As a result of trials of a large series of compounds,
RU 38086 (E)-4-oxo-4-(3,4,5-trimethoxyphenyl)-2-butenoic
acid) was selected because of its cytoprotective, antisecretory and antiulcer properties. In pylorus-ligated rats,
RU 38086 dose-dependently decreased the total
acid output, at 2.5, 5 and 10 mg/kg orally and
at 10 and 50 mg/kg intraduodenally. In the perfused rat stomach, 1.2 mg/kg
RU 38086 in situ inhibited
acid secretion stimulated by
histamine or
pentagastrin but was inactive against
carbachol. In the same test 5 mg/kg intravenously did not antagonize
pentagastrin-induced
acid secretion. In the cat Heidenhain pouch, 0.6 mg/kg
RU 38086 was also antisecretory, reducing the
acid concentration when in contact with the mucosa of the pouch. In
ulcers induced in rats by
ligature of the pylorus plus
acetylsalicylic acid,
RU 38086 at 2.5 and 5 mg/kg demonstrated much more striking activity after oral than after intraduodenal administration. It also had antiulcer activity against stress
ulcers (restraint plus cold), starting at a dose of 5 mg/kg orally.
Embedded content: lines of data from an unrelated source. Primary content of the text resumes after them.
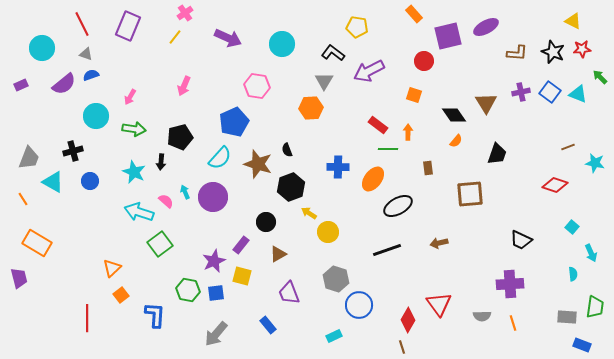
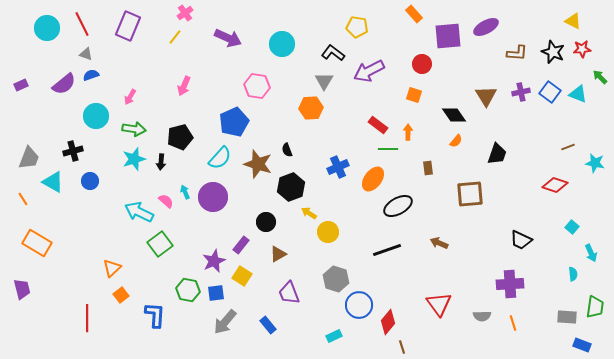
purple square at (448, 36): rotated 8 degrees clockwise
cyan circle at (42, 48): moved 5 px right, 20 px up
red circle at (424, 61): moved 2 px left, 3 px down
brown triangle at (486, 103): moved 7 px up
blue cross at (338, 167): rotated 25 degrees counterclockwise
cyan star at (134, 172): moved 13 px up; rotated 30 degrees clockwise
cyan arrow at (139, 212): rotated 8 degrees clockwise
brown arrow at (439, 243): rotated 36 degrees clockwise
yellow square at (242, 276): rotated 18 degrees clockwise
purple trapezoid at (19, 278): moved 3 px right, 11 px down
red diamond at (408, 320): moved 20 px left, 2 px down; rotated 10 degrees clockwise
gray arrow at (216, 334): moved 9 px right, 12 px up
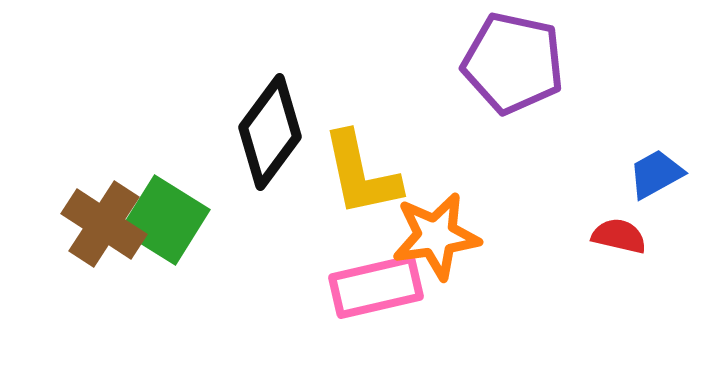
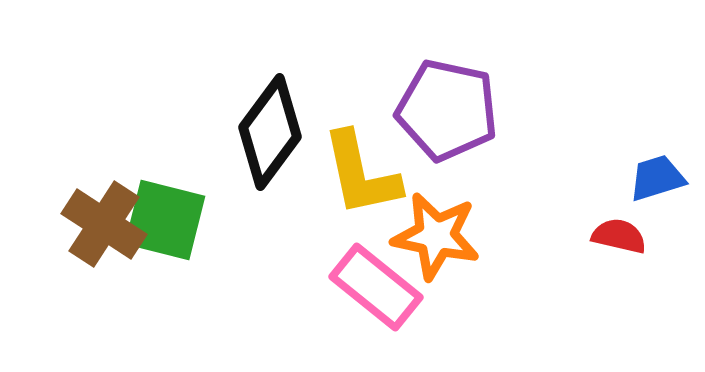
purple pentagon: moved 66 px left, 47 px down
blue trapezoid: moved 1 px right, 4 px down; rotated 12 degrees clockwise
green square: rotated 18 degrees counterclockwise
orange star: rotated 20 degrees clockwise
pink rectangle: rotated 52 degrees clockwise
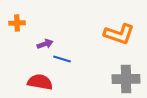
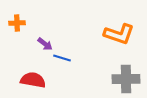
purple arrow: rotated 56 degrees clockwise
blue line: moved 1 px up
red semicircle: moved 7 px left, 2 px up
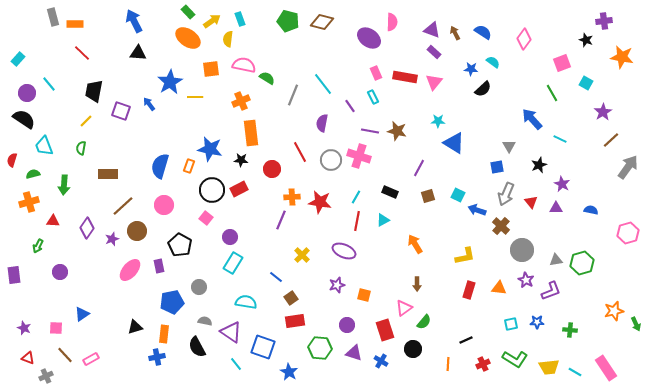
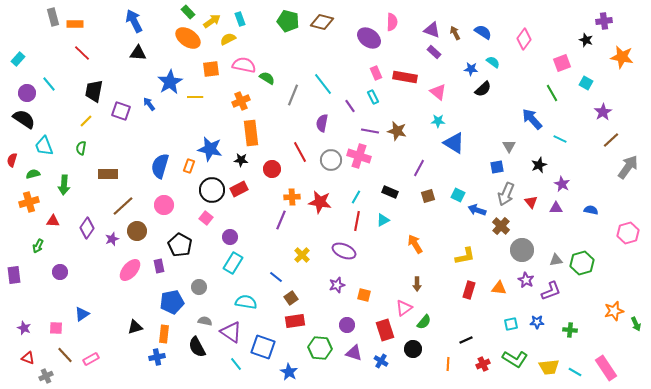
yellow semicircle at (228, 39): rotated 56 degrees clockwise
pink triangle at (434, 82): moved 4 px right, 10 px down; rotated 30 degrees counterclockwise
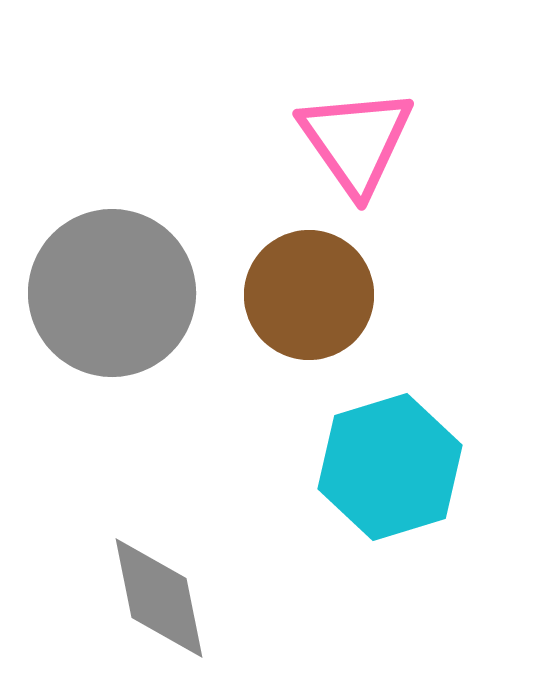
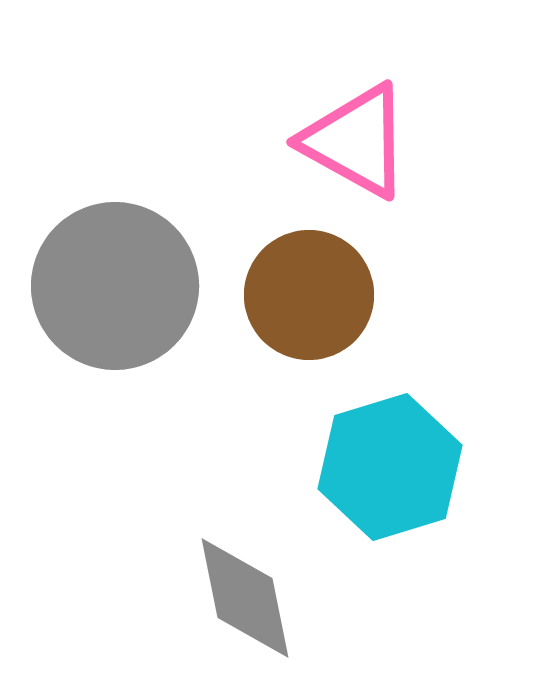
pink triangle: rotated 26 degrees counterclockwise
gray circle: moved 3 px right, 7 px up
gray diamond: moved 86 px right
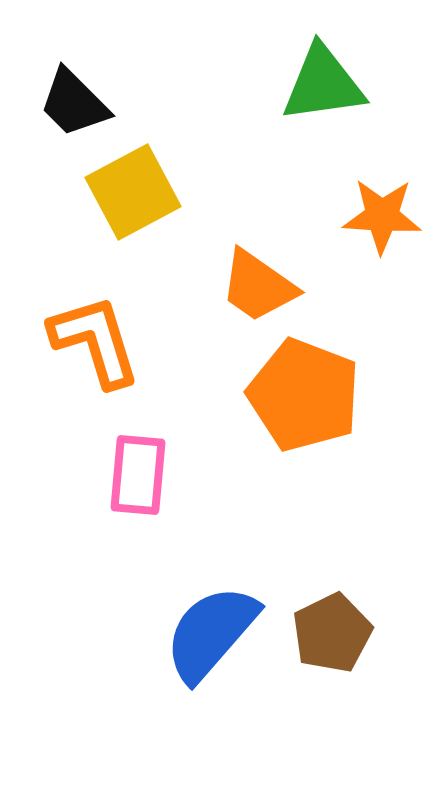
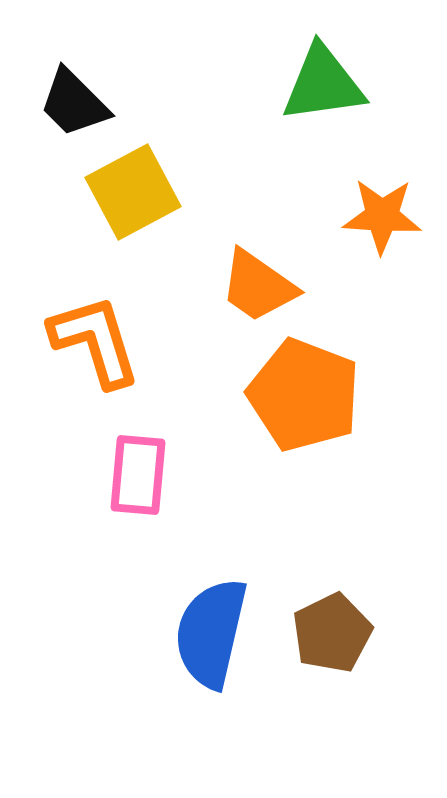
blue semicircle: rotated 28 degrees counterclockwise
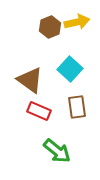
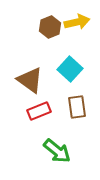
red rectangle: rotated 45 degrees counterclockwise
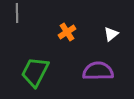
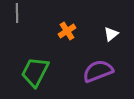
orange cross: moved 1 px up
purple semicircle: rotated 20 degrees counterclockwise
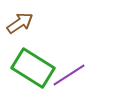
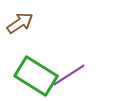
green rectangle: moved 3 px right, 8 px down
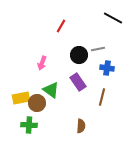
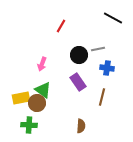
pink arrow: moved 1 px down
green triangle: moved 8 px left
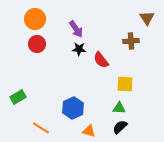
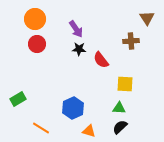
green rectangle: moved 2 px down
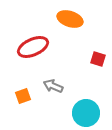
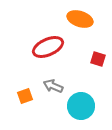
orange ellipse: moved 10 px right
red ellipse: moved 15 px right
orange square: moved 2 px right
cyan circle: moved 5 px left, 7 px up
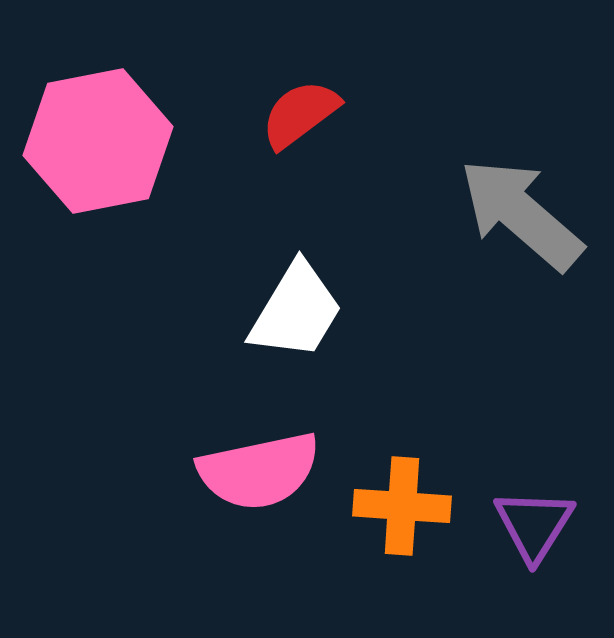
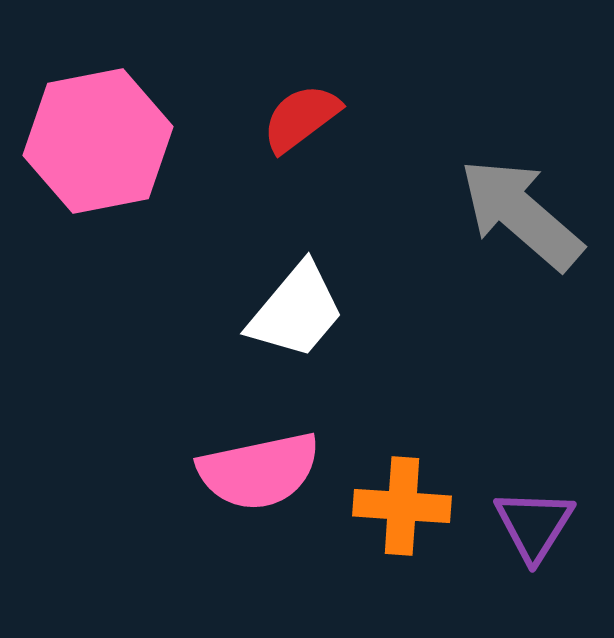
red semicircle: moved 1 px right, 4 px down
white trapezoid: rotated 9 degrees clockwise
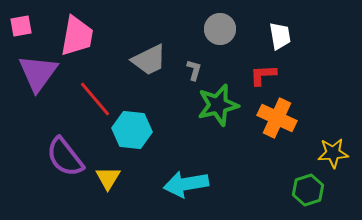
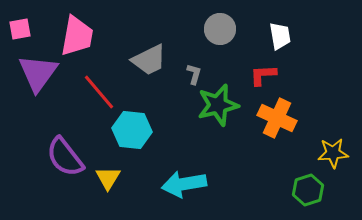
pink square: moved 1 px left, 3 px down
gray L-shape: moved 4 px down
red line: moved 4 px right, 7 px up
cyan arrow: moved 2 px left
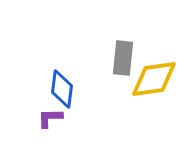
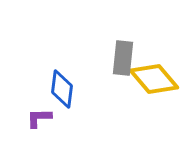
yellow diamond: rotated 57 degrees clockwise
purple L-shape: moved 11 px left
RU 38086 had marked gastric cytoprotective activity in rats against the necrotizing effects of
ethanol from the low dose of 0.3 mg/kg orally. This cytoprotective activity was not significantly affected by
indomethacin pre-treatment. At 4 and 20 mg/kg orally,
RU 38086 strongly increased
prostaglandin E2 levels in gastric juice of pylorus-ligated rats and in stomach tissue of normal rats. These data indicate that
RU 38086 is an orally effective cytoprotective, antisecretory and antiulcer agent.